- _Records from a data collection_
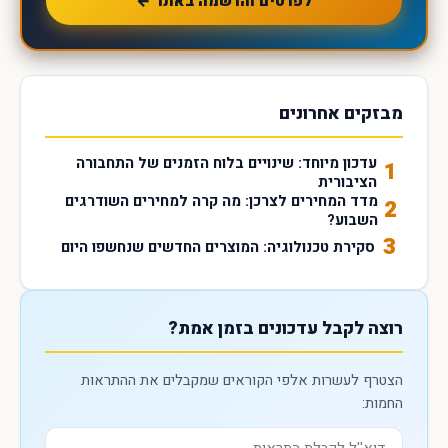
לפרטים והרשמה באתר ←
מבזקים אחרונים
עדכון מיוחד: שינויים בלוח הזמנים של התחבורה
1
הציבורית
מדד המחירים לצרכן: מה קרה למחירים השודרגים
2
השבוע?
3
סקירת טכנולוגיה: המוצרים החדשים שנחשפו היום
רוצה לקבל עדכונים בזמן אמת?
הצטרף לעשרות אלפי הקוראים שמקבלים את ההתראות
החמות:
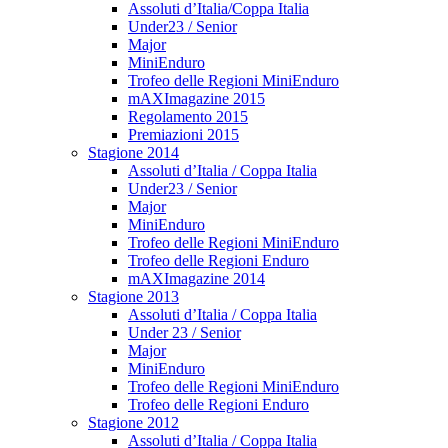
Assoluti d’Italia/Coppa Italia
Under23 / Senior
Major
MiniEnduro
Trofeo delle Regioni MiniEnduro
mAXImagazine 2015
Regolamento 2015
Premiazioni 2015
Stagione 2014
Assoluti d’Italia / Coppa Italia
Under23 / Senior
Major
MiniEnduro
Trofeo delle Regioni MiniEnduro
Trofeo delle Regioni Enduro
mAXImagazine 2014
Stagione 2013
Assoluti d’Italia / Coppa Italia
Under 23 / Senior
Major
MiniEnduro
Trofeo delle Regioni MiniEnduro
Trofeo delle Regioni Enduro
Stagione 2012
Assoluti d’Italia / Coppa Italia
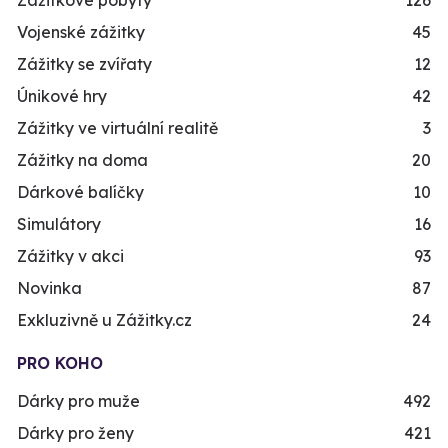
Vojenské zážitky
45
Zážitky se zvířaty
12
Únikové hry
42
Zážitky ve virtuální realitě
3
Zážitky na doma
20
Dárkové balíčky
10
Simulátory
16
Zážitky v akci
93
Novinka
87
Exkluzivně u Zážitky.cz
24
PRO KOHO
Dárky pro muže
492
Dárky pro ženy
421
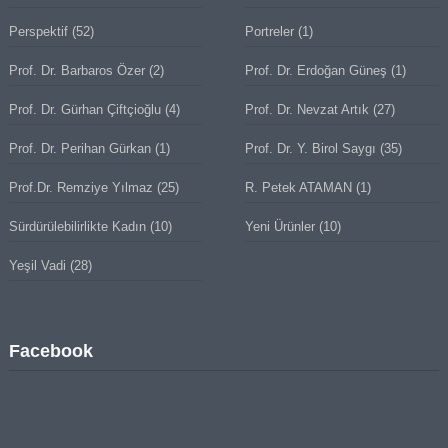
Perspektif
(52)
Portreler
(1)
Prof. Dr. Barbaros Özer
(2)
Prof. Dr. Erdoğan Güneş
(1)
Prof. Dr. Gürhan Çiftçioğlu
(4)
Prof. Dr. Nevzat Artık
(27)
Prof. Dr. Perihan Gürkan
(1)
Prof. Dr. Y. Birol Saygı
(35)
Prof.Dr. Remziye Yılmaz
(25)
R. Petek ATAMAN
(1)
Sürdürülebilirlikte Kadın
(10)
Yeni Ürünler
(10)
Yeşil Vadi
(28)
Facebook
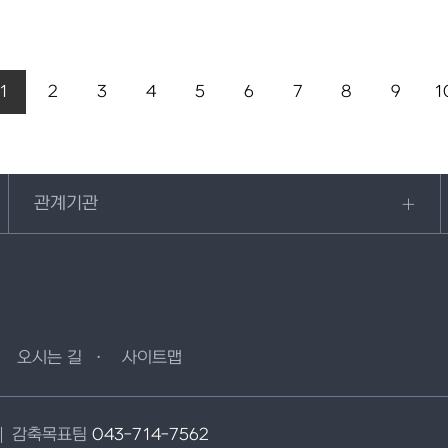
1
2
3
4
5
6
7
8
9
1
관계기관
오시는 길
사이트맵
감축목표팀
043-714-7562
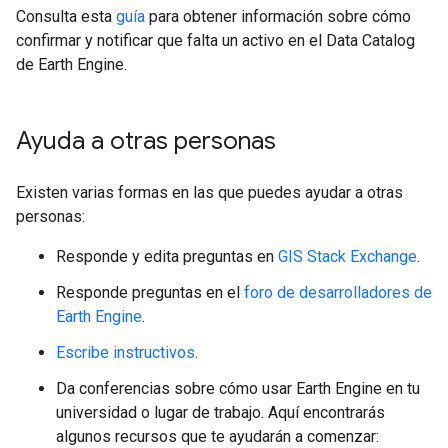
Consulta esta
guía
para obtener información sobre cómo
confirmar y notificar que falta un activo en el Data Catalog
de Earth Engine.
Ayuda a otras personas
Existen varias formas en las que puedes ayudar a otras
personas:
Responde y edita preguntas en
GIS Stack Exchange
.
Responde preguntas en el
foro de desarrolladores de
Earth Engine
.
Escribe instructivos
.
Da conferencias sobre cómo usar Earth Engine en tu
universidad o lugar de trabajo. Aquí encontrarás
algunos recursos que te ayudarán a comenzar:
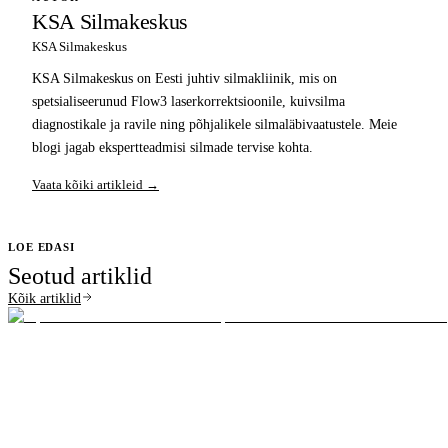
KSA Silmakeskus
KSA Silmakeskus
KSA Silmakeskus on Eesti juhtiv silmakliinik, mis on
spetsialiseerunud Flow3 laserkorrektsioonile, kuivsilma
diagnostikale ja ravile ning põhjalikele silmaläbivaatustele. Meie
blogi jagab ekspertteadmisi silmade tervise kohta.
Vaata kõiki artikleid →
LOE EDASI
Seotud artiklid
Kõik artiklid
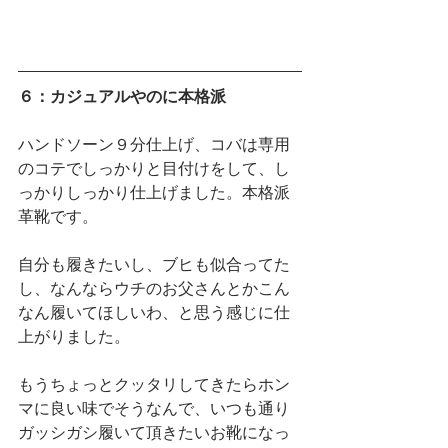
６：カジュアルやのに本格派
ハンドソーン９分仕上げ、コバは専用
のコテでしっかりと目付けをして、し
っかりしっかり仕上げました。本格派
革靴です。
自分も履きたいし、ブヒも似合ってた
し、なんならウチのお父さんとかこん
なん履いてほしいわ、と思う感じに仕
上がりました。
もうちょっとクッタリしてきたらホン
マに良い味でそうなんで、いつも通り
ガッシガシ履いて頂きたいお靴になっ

- _GOAL OF THE EXERCISE_
Return every record exactly, minus the pictures.

- _TASK OUTPUT_
לפרטים והרשמה באתר ←
מבזקים אחרונים
עדכון מיוחד: שינויים בלוח הזמנים של התחבורה
1
הציבורית
מדד המחירים לצרכן: מה קרה למחירים השודרגים
2
השבוע?
3
סקירת טכנולוגיה: המוצרים החדשים שנחשפו היום
רוצה לקבל עדכונים בזמן אמת?
הצטרף לעשרות אלפי הקוראים שמקבלים את ההתראות
החמות:
Assoluti d’Italia/Coppa Italia
Under23 / Senior
Major
MiniEnduro
Trofeo delle Regioni MiniEnduro
mAXImagazine 2015
Regolamento 2015
Premiazioni 2015
Stagione 2014
Assoluti d’Italia / Coppa Italia
Under23 / Senior
Major
MiniEnduro
Trofeo delle Regioni MiniEnduro
Trofeo delle Regioni Enduro
mAXImagazine 2014
Stagione 2013
Assoluti d’Italia / Coppa Italia
Under 23 / Senior
Major
MiniEnduro
Trofeo delle Regioni MiniEnduro
Trofeo delle Regioni Enduro
Stagione 2012
Assoluti d’Italia / Coppa Italia
Vojenské zážitky
45
Zážitky se zvířaty
12
Únikové hry
42
Zážitky ve virtuální realitě
3
Zážitky na doma
20
Dárkové balíčky
10
Simulátory
16
Zážitky v akci
93
Novinka
87
Exkluzivně u Zážitky.cz
24
PRO KOHO
Dárky pro muže
492
Dárky pro ženy
421
Perspektif
(52)
Portreler
(1)
Prof. Dr. Barbaros Özer
(2)
Prof. Dr. Erdoğan Güneş
(1)
Prof. Dr. Gürhan Çiftçioğlu
(4)
Prof. Dr. Nevzat Artık
(27)
Prof. Dr. Perihan Gürkan
(1)
Prof. Dr. Y. Birol Saygı
(35)
Prof.Dr. Remziye Yılmaz
(25)
R. Petek ATAMAN
(1)
Sürdürülebilirlikte Kadın
(10)
Yeni Ürünler
(10)
Yeşil Vadi
(28)
Facebook
1
2
3
4
5
6
7
8
9
1
관계기관
오시는 길
사이트맵
감축목표팀
043-714-7562
Consulta esta
guía
para obtener información sobre cómo
confirmar y notificar que falta un activo en el Data Catalog
de Earth Engine.
Ayuda a otras personas
Existen varias formas en las que puedes ayudar a otras
personas:
Responde y edita preguntas en
GIS Stack Exchange
.
Responde preguntas en el
foro de desarrolladores de
Earth Engine
.
Escribe instructivos
.
Da conferencias sobre cómo usar Earth Engine en tu
universidad o lugar de trabajo. Aquí encontrarás
algunos recursos que te ayudarán a comenzar:
KSA Silmakeskus
KSA Silmakeskus
KSA Silmakeskus on Eesti juhtiv silmakliinik, mis on
spetsialiseerunud Flow3 laserkorrektsioonile, kuivsilma
diagnostikale ja ravile ning põhjalikele silmaläbivaatustele. Meie
blogi jagab ekspertteadmisi silmade tervise kohta.
Vaata kõiki artikleid →
LOE EDASI
Seotud artiklid
Kõik artiklid
６：カジュアルやのに本格派
ハンドソーン９分仕上げ、コバは専用
のコテでしっかりと目付けをして、し
っかりしっかり仕上げました。本格派
革靴です。
自分も履きたいし、ブヒも似合ってた
し、なんならウチのお父さんとかこん
なん履いてほしいわ、と思う感じに仕
上がりました。
もうちょっとクッタリしてきたらホン
マに良い味でそうなんで、いつも通り
ガッシガシ履いて頂きたいお靴になっ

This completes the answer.